Source records:
"""

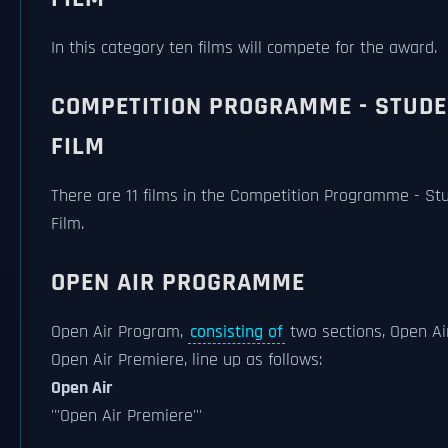
In this category ten films will compete for the award.
COMPETITION PROGRAMME - STUD
FILM
There are 11 films in the Competition Programme - St
Film.
OPEN AIR PROGRAMME
Open Air Program,
consisting of
two sections, Open Ai
Open Air Premiere, line up as follows:
Open Air
'''Open Air Premiere'''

"""

EXERCISE INSTRUCTIONS. Produce an exact copy of the lines from the one containing "two sections, Open Ai" through the final line of the data, both ends included, and only those.

ANSWER TO THIS PROBLEM.
two sections, Open Ai
Open Air Premiere, line up as follows:
Open Air
'''Open Air Premiere'''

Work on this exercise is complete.